Wednesday, December 05, 2007

Structure and ideology: Implications for free speech 

Something we have (had?) always prided ourselves on at St. Cloud State has been that our students should be instructed by full-time faculty, all with terminal degrees, all committed to a teacher-scholar model of the professoriate. (The code words are 'Boyer model'; the derision with which those more inclined to traditional research speak these words rivals that I have when I say the words 'New York Yankees'.) Over time, like most every other university, we have a number of non-tenure track faculty here; our latest faculty factbook says 380 of 934 are non-tenure track, including 260 adjunct faculty.

So it is with great interest that I read two posts by Stephen Karlson regarding an alternative explanation for the persistence of indoctrination on American college campuses. In short, it's an incentive problem with more insecure faculty teaching the large freshmen classes.
[A]s long as the senior professors are relatively free to pursue their research, while the armies of adjuncts on term contracts can be mau-maued into going along with the Diversity Boondoggle's gutting of learning in the name of access, and the beneficiaries of access figure out on their own that college is not for them and never darken a professor's door, the senior professors will have scant incentive to defend either free thought or the core of liberal education.

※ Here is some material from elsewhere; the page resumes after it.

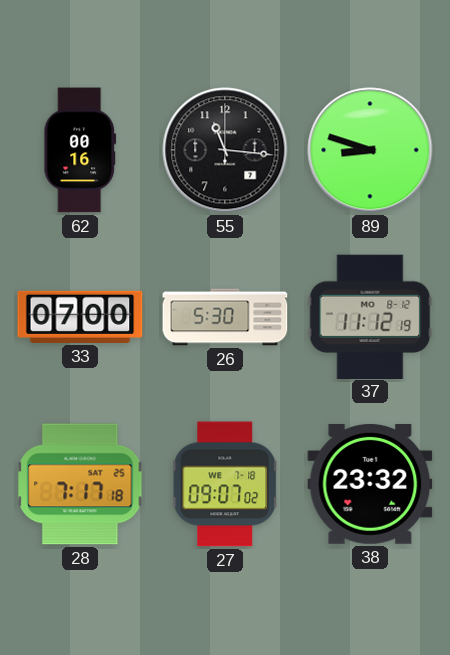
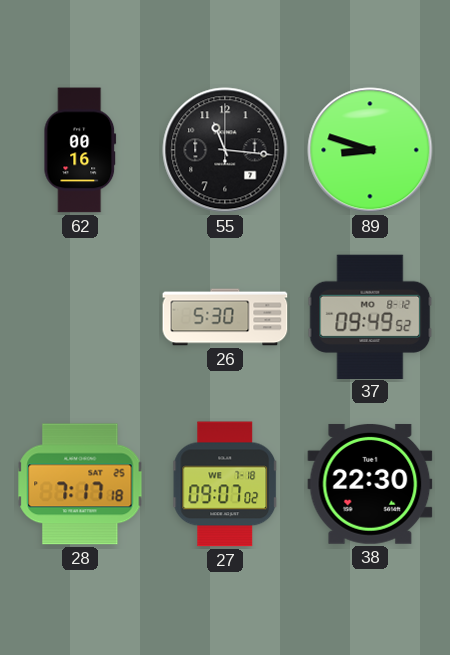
33: 07:00 -> none
37: 11:12 -> 09:49
38: 23:32 -> 22:30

The astonisher is that as many students get through, successfully, as they do, take five to seven years though it may. In the military, the recruit first faces a career non-commissioned officer. In railroading, the student engineman quickly gets to know the crusty road foreman. In the university, eighteen year olds get psychological "treatment" from twenty year old housefellows and introductory calculus from twenty-five year old graduate assistants who have yet to prove a theorem of their own. Experience, literally, is the greatest teacher, and for many students, the teacher with the steepest grading curve, at least until dormies get put on Double Secret Probation for harboring unsustainable thoughts.
I've of course had cause to talk about Residential Life's behavior here with a course called "Respect and Responsibility" required before you take a class, taught (?) by people in the Aggrievement Centers. Then off they go to freshman comp, taught in a department more than a quarter of which are adjuncts. Those who want to be teachers may find half the teacher development faculty are adjuncts. Those instructors, Stephen argues, have no incentive to be advocates for free speech or intellectual diversity. They need next semester's contract. (And meanwhile their students are checking them out on Rate My Professor in search of the grading scale and stars for entertainment value provided.)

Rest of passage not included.